If a higher priority task pre-empts the CycleBurner, then the execution time of the CycleBurner will remain constant. This assumes that the module is pre-empted, and the pre-emption completes before the Cycle Burner completes.
BiquadLoading Module
The BiquadLoading Module simulates the loading of biquad filters. This module is used for CPU load testing purposes and implements a large number of cascade Biquad filters. At instantiation time, you specify the maximum number of filter stages that you would like to simulate. Then at run-time you can vary the number of filters running. This makes the CPU work harder. Internally, the module uses the BiquadCascade module to implement the filtering.
If the BiquadLoading Module is pre-empted, then the execution time of the modules will be increased.
FIRLoading Module
The FIRLoading Module simulates FIR filter loading. This module is used for CPU load testing purposes and implements a large number of FIR filter taps. At instantiation time, you specify the maximum number of filter taps that you would like to simulate. Then at run-time you can vary the number of filter taps. This makes the CPU work harder since more filter taps are running. Internally, the module uses the FIR module to implement the filtering.
If the FIRLoading Module is pre-empted, then the execution time of the modules will be increased.
Additional Notes on Audio Weaver Profiling
Real time profiling of a multi-threaded layout is not accurate, where the load of a low priority thread can’t be isolated from the high priority thread. Manual profiling on the other hand, does profiling of each thread separately, one after the other and provides accurate information per thread.
Since system and other interrupts can and do preempt audio processing, every measurement has a first order low pass filter to mitigate preemption spikes. The low pass filters are designed so that the time for the profiling values to stabilize is less than 5 seconds. The output of these low pass filters represents the average cycle profiling feature.

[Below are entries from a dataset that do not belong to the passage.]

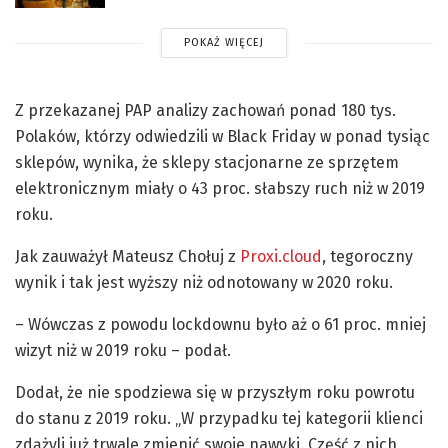
POKAŻ WIĘCEJ
Z przekazanej PAP analizy zachowań ponad 180 tys.
Polaków, którzy odwiedzili w Black Friday w ponad tysiąc
sklepów, wynika, że sklepy stacjonarne ze sprzętem
elektronicznym miały o 43 proc. słabszy ruch niż w 2019
roku.
Jak zauważył Mateusz Chołuj z
Proxi.cloud
, tegoroczny
wynik i tak jest wyższy niż odnotowany w 2020 roku.
– Wówczas z powodu lockdownu było aż o 61 proc. mniej
wizyt niż w 2019 roku – podał.
Dodał, że nie spodziewa się w przyszłym roku powrotu
do stanu z 2019 roku. „W przypadku tej kategorii klienci
zdążyli już trwale zmienić swoje nawyki. Część z nich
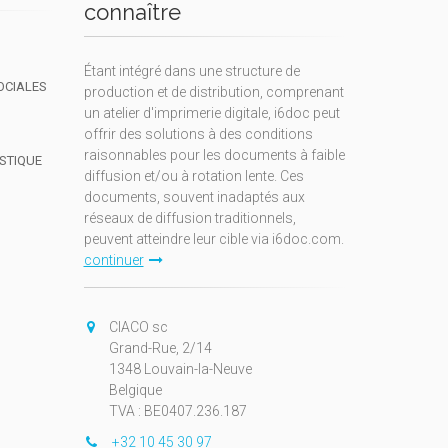
connaître
Étant intégré dans une structure de
OCIALES
production et de distribution, comprenant
un atelier d'imprimerie digitale, i6doc peut
offrir des solutions à des conditions
raisonnables pour les documents à faible
ISTIQUE
diffusion et/ou à rotation lente. Ces
documents, souvent inadaptés aux
réseaux de diffusion traditionnels,
peuvent atteindre leur cible via i6doc.com.
continuer
CIACO sc
Grand-Rue, 2/14
1348 Louvain-la-Neuve
Belgique
TVA : BE0407.236.187
+32 10 45 30 97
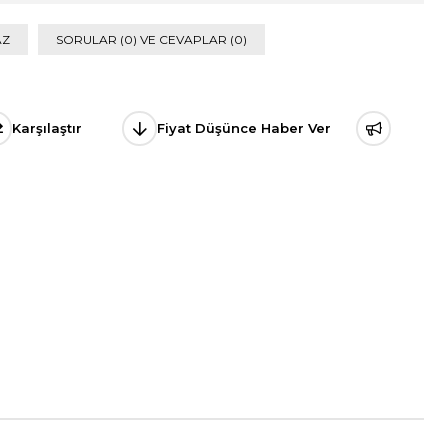
AZ
SORULAR (0) VE CEVAPLAR (0)
Karşılaştır
Fiyat Düşünce Haber Ver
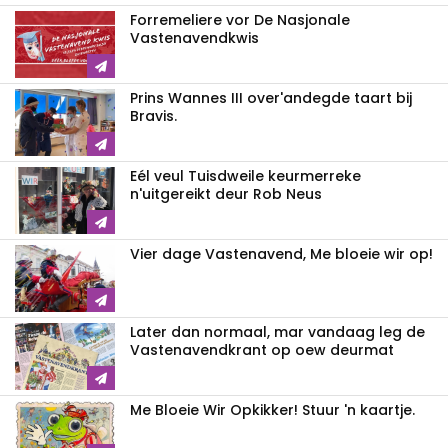
Forremeliere vor De Nasjonale
Vastenavendkwis
Prins Wannes III over'andegde taart bij
Bravis.
Eél veul Tuisdweile keurmerreke
n'uitgereikt deur Rob Neus
Vier dage Vastenavend, Me bloeie wir op!
Later dan normaal, mar vandaag leg de
Vastenavendkrant op oew deurmat
Me Bloeie Wir Opkikker! Stuur 'n kaartje.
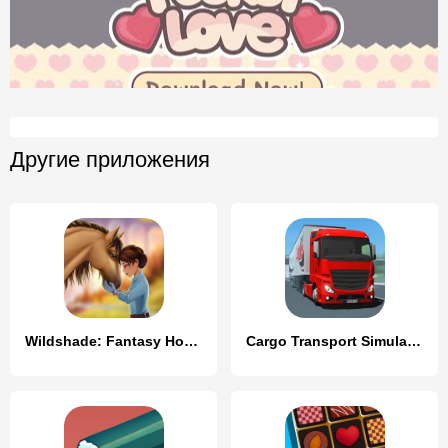
Другие приложения
Wildshade: Fantasy Horse Races
Cargo Transport Simulator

In order for profiling to be accurate for embedded targets, AWE Core relies on a suitable operation to retrieve the system cycle count. This operation can be implemented internally in the AWE Core library only if the method supported by the target is known at compile time. If the cycle count retrieve function is not implemented in the AWE Core library, then the user must supply functions that retrieve the system cycle count as part of the application. The core speed and the units of the retrieved cycle counts must be correctly defined by the user for the profiling to be accurate.
The CPU load meter shown on the Server window is accurate for 1 or 2 threads. It is inaccurate for 3 or more threads.

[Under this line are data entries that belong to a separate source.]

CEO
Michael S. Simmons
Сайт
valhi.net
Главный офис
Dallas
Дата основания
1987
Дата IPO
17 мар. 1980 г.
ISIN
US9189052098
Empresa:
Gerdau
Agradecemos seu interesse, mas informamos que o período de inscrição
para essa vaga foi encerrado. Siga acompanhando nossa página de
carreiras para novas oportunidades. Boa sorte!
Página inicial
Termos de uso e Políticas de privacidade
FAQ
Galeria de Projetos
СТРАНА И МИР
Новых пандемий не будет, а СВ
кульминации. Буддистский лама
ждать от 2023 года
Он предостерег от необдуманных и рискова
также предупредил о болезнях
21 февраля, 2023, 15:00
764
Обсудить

Audio Weaver Server Profiling
While an .awd is running in Audio Weaver, the Audio Weaver Server provides real time CPU and Memory profiling of the entire layout:
Server Profiling on Multi-CPU Targets
AWE Core may be running in multiple threads on several CPUs in some instances. The application is not aware of which CPU the thread is running on by default. This means that without some extra work, the default display of CPU % cannot be trusted for multi CPU targets as the assumption will be that all threads run on a single CPU.

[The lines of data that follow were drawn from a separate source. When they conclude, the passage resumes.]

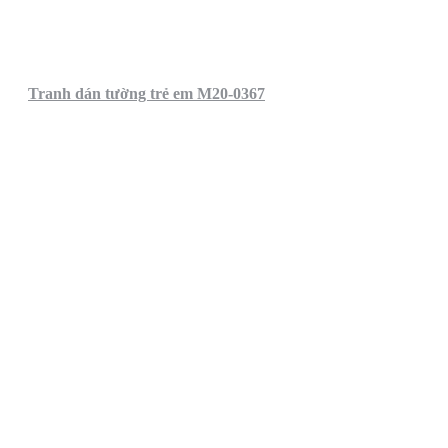
Tranh dán tường trẻ em M20-0367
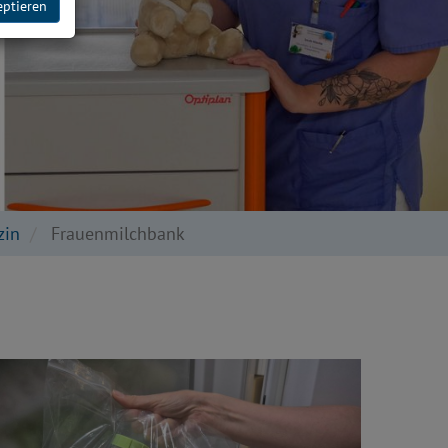
eptieren
zin
Frauenmilchbank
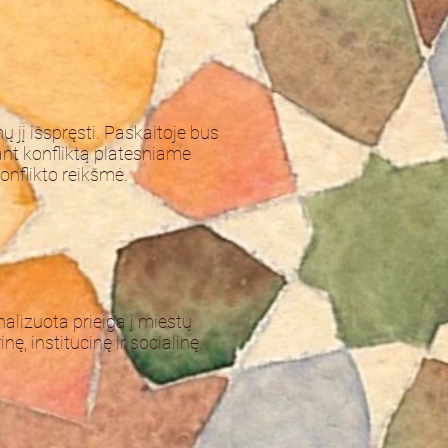
 jį išspręsti. Paskaitoje bus
jant konfliktą platesniame
onflikto reikšmė.
alizuota prieiga į miestų
, institucinę ir socialinę.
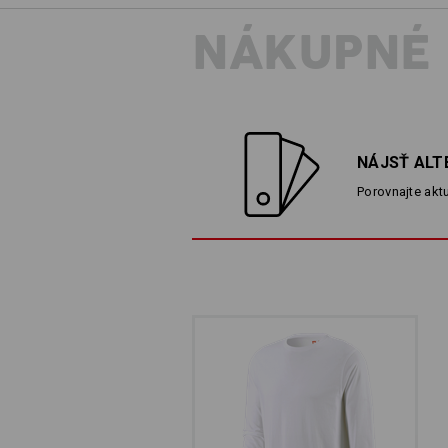
NÁKUPNÉ
1 TRI
NÁJSŤ ALT
Porovnajte aktu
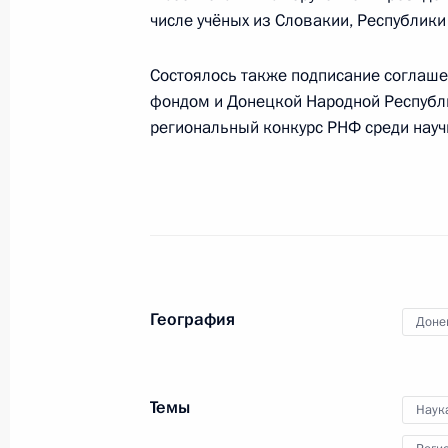
числе учёных из Словакии, Республики
Подписаны указы о назначении в 
Состоялось также подписание соглаше
Президента
фондом и Донецкой Народной Республи
региональный конкурс РНФ среди науч
14 мая 2024 года, 10:50
Объявлены лауреаты премии Презид
и инноваций для молодых учёных з
7 февраля 2024 года, 11:00
География
Доне
Объявлены лауреаты Государствен
Темы
9 июня 2023 года, 13:10
Наук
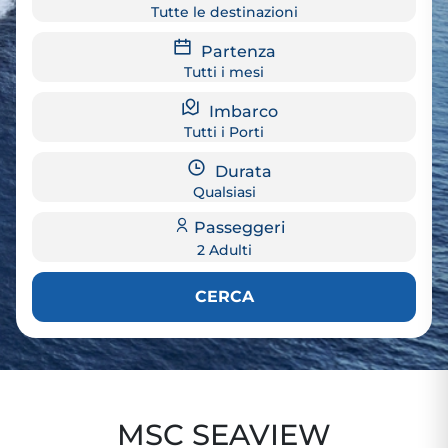
Tutte le destinazioni
Partenza
Tutti i mesi
Imbarco
Tutti i Porti
Durata
Qualsiasi
Passeggeri
2 Adulti
CERCA
MSC SEAVIEW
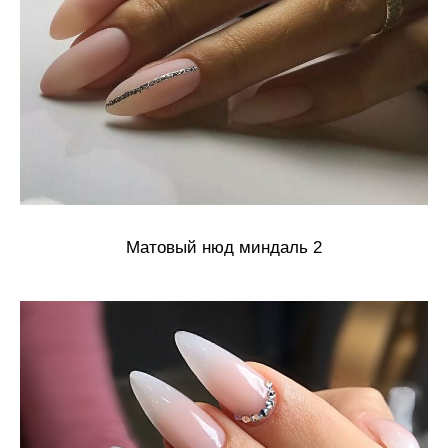
Матовый нюд миндаль 2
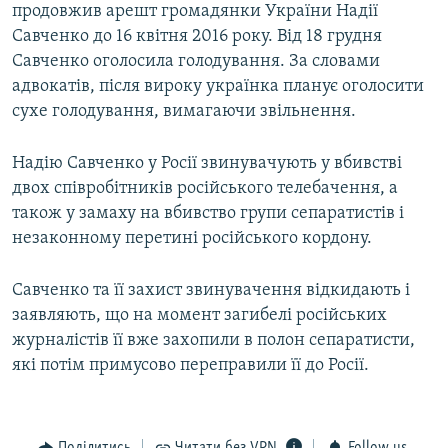
продовжив арешт громадянки України Надії
Савченко до 16 квітня 2016 року. Від 18 грудня
Савченко оголосила голодування. За словами
адвокатів, після вироку українка планує оголосити
сухе голодування, вимагаючи звільнення.
Надію Савченко у Росії звинувачують у вбивстві
двох співробітників російського телебачення, а
також у замаху на вбивство групи сепаратистів і
незаконному перетині російського кордону.
Савченко та її захист звинувачення відкидають і
заявляють, що на момент загибелі російських
журналістів її вже захопили в полон сепаратисти,
які потім примусово переправили її до Росії.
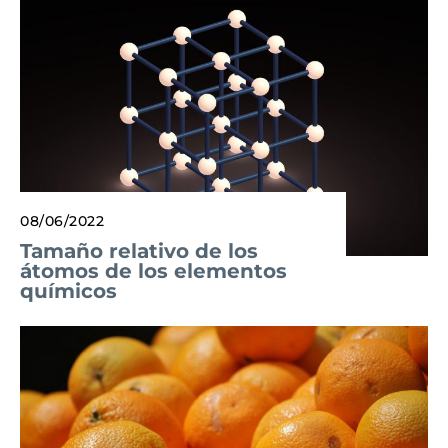
08/06/2022
Tamaño relativo de los
átomos de los elementos
químicos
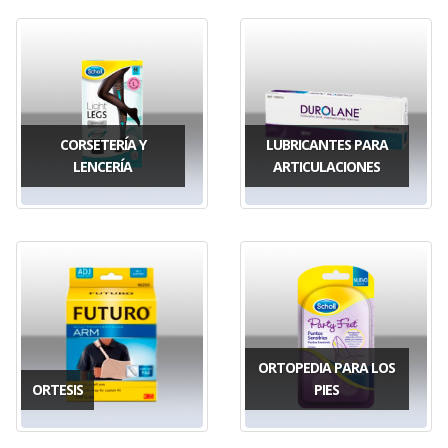
CORSETERÍA Y
LUBRICANTES PARA
LENCERÍA
ARTICULACIONES
ORTOPEDIA PARA LOS
ORTESIS
PIES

If CPU affinities are enabled on the target, server will display text percentages for each CPU that a layout is running on. The CPU percentage indicator bar will show the load for the CPU which has the highest load. Any CPUs without an associated layout will not be shown.
Setting and getting CPU affinities is done through the AWE Core functions awe_fwSetLayoutCoreAffinity
and awe_fwGetLayoutCoreAffinity
. These functions are described in the AWE Core API documentation. Customers utilizing AWE Core OS have this feature built in as described here.